Give back all the data exactly, line by line.

── DATA ──

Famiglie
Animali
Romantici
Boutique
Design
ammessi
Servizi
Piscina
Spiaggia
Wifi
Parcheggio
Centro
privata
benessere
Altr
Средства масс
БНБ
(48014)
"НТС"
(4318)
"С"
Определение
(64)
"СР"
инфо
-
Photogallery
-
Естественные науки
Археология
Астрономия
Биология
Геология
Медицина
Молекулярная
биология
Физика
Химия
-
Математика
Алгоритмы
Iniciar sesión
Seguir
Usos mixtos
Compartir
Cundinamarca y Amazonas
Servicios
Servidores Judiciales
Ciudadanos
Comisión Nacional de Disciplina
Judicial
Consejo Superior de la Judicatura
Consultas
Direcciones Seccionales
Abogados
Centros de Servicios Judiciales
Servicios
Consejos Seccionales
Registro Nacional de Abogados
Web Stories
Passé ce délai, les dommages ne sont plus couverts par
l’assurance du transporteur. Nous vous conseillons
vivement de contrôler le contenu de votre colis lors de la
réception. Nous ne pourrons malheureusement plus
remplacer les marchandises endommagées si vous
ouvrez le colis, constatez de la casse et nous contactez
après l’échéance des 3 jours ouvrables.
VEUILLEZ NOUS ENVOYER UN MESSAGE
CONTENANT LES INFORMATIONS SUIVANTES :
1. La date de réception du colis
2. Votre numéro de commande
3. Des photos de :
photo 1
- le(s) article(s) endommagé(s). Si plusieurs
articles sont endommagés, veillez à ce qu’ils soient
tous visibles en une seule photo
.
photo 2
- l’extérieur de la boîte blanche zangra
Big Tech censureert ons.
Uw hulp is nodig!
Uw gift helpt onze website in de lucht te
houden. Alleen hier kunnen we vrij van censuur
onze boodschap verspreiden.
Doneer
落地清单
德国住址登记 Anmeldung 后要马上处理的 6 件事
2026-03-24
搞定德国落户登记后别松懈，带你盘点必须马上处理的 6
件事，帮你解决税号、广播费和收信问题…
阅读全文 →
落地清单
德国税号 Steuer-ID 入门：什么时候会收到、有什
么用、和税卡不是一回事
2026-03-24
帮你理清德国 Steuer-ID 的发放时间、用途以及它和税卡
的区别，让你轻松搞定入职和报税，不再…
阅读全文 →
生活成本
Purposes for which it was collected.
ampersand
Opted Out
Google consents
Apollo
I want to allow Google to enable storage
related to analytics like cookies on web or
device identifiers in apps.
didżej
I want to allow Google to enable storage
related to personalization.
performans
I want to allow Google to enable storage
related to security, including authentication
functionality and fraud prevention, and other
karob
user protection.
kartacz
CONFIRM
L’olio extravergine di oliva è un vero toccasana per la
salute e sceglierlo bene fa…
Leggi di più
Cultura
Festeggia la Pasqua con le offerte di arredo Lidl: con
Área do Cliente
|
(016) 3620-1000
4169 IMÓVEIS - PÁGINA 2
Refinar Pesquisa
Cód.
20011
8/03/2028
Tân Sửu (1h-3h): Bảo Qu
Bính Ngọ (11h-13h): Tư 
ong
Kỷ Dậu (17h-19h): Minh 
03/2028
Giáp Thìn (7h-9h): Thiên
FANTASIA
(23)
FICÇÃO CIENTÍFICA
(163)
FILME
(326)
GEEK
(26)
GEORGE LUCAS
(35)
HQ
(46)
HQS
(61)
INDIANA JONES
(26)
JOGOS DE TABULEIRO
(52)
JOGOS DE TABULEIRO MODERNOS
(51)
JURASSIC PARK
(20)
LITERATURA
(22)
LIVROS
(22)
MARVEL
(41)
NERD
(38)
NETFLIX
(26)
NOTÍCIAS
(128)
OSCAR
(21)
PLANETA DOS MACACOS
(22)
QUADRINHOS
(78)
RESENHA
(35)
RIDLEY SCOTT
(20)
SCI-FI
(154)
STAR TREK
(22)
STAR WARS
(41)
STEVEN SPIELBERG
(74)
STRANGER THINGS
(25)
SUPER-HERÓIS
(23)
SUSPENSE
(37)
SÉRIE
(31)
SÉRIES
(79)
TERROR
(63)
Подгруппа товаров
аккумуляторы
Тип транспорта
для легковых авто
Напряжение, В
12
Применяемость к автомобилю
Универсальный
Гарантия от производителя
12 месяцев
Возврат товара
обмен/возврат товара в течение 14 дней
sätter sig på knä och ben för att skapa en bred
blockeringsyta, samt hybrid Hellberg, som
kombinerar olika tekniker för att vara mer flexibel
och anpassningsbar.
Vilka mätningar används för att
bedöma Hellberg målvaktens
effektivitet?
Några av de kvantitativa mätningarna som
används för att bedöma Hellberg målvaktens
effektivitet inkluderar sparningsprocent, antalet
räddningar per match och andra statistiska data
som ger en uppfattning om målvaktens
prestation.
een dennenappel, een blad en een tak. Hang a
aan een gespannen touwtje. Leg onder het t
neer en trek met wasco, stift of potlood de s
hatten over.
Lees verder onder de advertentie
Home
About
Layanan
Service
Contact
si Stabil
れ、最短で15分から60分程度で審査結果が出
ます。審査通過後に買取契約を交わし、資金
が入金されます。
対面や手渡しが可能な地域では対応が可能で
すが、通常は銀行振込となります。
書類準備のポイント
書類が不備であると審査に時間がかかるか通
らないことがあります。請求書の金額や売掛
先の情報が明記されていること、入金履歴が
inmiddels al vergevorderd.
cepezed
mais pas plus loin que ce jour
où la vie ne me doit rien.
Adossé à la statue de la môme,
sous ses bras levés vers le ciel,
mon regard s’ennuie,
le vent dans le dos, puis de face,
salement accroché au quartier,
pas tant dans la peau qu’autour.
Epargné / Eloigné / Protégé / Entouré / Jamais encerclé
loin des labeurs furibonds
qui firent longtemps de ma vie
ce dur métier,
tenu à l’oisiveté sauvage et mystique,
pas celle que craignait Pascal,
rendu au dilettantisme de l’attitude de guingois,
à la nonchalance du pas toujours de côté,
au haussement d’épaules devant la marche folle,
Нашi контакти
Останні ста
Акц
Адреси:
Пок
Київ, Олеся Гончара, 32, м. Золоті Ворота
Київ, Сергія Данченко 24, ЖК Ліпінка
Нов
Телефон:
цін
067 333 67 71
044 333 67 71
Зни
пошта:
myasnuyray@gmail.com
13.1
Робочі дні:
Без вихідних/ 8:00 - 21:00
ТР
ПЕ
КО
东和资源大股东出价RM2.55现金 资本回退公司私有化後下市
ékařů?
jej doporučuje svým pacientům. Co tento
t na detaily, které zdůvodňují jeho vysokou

───

### YOUR SOLUTION
Famiglie
Animali
Romantici
Boutique
Design
ammessi
Servizi
Piscina
Spiaggia
Wifi
Parcheggio
Centro
privata
benessere
Altr
Средства масс
БНБ
(48014)
"НТС"
(4318)
"С"
Определение
(64)
"СР"
инфо
-
Photogallery
-
Естественные науки
Археология
Астрономия
Биология
Геология
Медицина
Молекулярная
биология
Физика
Химия
-
Математика
Алгоритмы
Iniciar sesión
Seguir
Usos mixtos
Compartir
Cundinamarca y Amazonas
Servicios
Servidores Judiciales
Ciudadanos
Comisión Nacional de Disciplina
Judicial
Consejo Superior de la Judicatura
Consultas
Direcciones Seccionales
Abogados
Centros de Servicios Judiciales
Servicios
Consejos Seccionales
Registro Nacional de Abogados
Web Stories
Passé ce délai, les dommages ne sont plus couverts par
l’assurance du transporteur. Nous vous conseillons
vivement de contrôler le contenu de votre colis lors de la
réception. Nous ne pourrons malheureusement plus
remplacer les marchandises endommagées si vous
ouvrez le colis, constatez de la casse et nous contactez
après l’échéance des 3 jours ouvrables.
VEUILLEZ NOUS ENVOYER UN MESSAGE
CONTENANT LES INFORMATIONS SUIVANTES :
1. La date de réception du colis
2. Votre numéro de commande
3. Des photos de :
photo 1
- le(s) article(s) endommagé(s). Si plusieurs
articles sont endommagés, veillez à ce qu’ils soient
tous visibles en une seule photo
.
photo 2
- l’extérieur de la boîte blanche zangra
Big Tech censureert ons.
Uw hulp is nodig!
Uw gift helpt onze website in de lucht te
houden. Alleen hier kunnen we vrij van censuur
onze boodschap verspreiden.
Doneer
落地清单
德国住址登记 Anmeldung 后要马上处理的 6 件事
2026-03-24
搞定德国落户登记后别松懈，带你盘点必须马上处理的 6
件事，帮你解决税号、广播费和收信问题…
阅读全文 →
落地清单
德国税号 Steuer-ID 入门：什么时候会收到、有什
么用、和税卡不是一回事
2026-03-24
帮你理清德国 Steuer-ID 的发放时间、用途以及它和税卡
的区别，让你轻松搞定入职和报税，不再…
阅读全文 →
生活成本
Purposes for which it was collected.
ampersand
Opted Out
Google consents
Apollo
I want to allow Google to enable storage
related to analytics like cookies on web or
device identifiers in apps.
didżej
I want to allow Google to enable storage
related to personalization.
performans
I want to allow Google to enable storage
related to security, including authentication
functionality and fraud prevention, and other
karob
user protection.
kartacz
CONFIRM
L’olio extravergine di oliva è un vero toccasana per la
salute e sceglierlo bene fa…
Leggi di più
Cultura
Festeggia la Pasqua con le offerte di arredo Lidl: con
Área do Cliente
|
(016) 3620-1000
4169 IMÓVEIS - PÁGINA 2
Refinar Pesquisa
Cód.
20011
8/03/2028
Tân Sửu (1h-3h): Bảo Qu
Bính Ngọ (11h-13h): Tư 
ong
Kỷ Dậu (17h-19h): Minh 
03/2028
Giáp Thìn (7h-9h): Thiên
FANTASIA
(23)
FICÇÃO CIENTÍFICA
(163)
FILME
(326)
GEEK
(26)
GEORGE LUCAS
(35)
HQ
(46)
HQS
(61)
INDIANA JONES
(26)
JOGOS DE TABULEIRO
(52)
JOGOS DE TABULEIRO MODERNOS
(51)
JURASSIC PARK
(20)
LITERATURA
(22)
LIVROS
(22)
MARVEL
(41)
NERD
(38)
NETFLIX
(26)
NOTÍCIAS
(128)
OSCAR
(21)
PLANETA DOS MACACOS
(22)
QUADRINHOS
(78)
RESENHA
(35)
RIDLEY SCOTT
(20)
SCI-FI
(154)
STAR TREK
(22)
STAR WARS
(41)
STEVEN SPIELBERG
(74)
STRANGER THINGS
(25)
SUPER-HERÓIS
(23)
SUSPENSE
(37)
SÉRIE
(31)
SÉRIES
(79)
TERROR
(63)
Подгруппа товаров
аккумуляторы
Тип транспорта
для легковых авто
Напряжение, В
12
Применяемость к автомобилю
Универсальный
Гарантия от производителя
12 месяцев
Возврат товара
обмен/возврат товара в течение 14 дней
sätter sig på knä och ben för att skapa en bred
blockeringsyta, samt hybrid Hellberg, som
kombinerar olika tekniker för att vara mer flexibel
och anpassningsbar.
Vilka mätningar används för att
bedöma Hellberg målvaktens
effektivitet?
Några av de kvantitativa mätningarna som
används för att bedöma Hellberg målvaktens
effektivitet inkluderar sparningsprocent, antalet
räddningar per match och andra statistiska data
som ger en uppfattning om målvaktens
prestation.
een dennenappel, een blad en een tak. Hang a
aan een gespannen touwtje. Leg onder het t
neer en trek met wasco, stift of potlood de s
hatten over.
Lees verder onder de advertentie
Home
About
Layanan
Service
Contact
si Stabil
れ、最短で15分から60分程度で審査結果が出
ます。審査通過後に買取契約を交わし、資金
が入金されます。
対面や手渡しが可能な地域では対応が可能で
すが、通常は銀行振込となります。
書類準備のポイント
書類が不備であると審査に時間がかかるか通
らないことがあります。請求書の金額や売掛
先の情報が明記されていること、入金履歴が
inmiddels al vergevorderd.
cepezed
mais pas plus loin que ce jour
où la vie ne me doit rien.
Adossé à la statue de la môme,
sous ses bras levés vers le ciel,
mon regard s’ennuie,
le vent dans le dos, puis de face,
salement accroché au quartier,
pas tant dans la peau qu’autour.
Epargné / Eloigné / Protégé / Entouré / Jamais encerclé
loin des labeurs furibonds
qui firent longtemps de ma vie
ce dur métier,
tenu à l’oisiveté sauvage et mystique,
pas celle que craignait Pascal,
rendu au dilettantisme de l’attitude de guingois,
à la nonchalance du pas toujours de côté,
au haussement d’épaules devant la marche folle,
Нашi контакти
Останні ста
Акц
Адреси:
Пок
Київ, Олеся Гончара, 32, м. Золоті Ворота
Київ, Сергія Данченко 24, ЖК Ліпінка
Нов
Телефон:
цін
067 333 67 71
044 333 67 71
Зни
пошта:
myasnuyray@gmail.com
13.1
Робочі дні:
Без вихідних/ 8:00 - 21:00
ТР
ПЕ
КО
东和资源大股东出价RM2.55现金 资本回退公司私有化後下市
ékařů?
jej doporučuje svým pacientům. Co tento
t na detaily, které zdůvodňují jeho vysokou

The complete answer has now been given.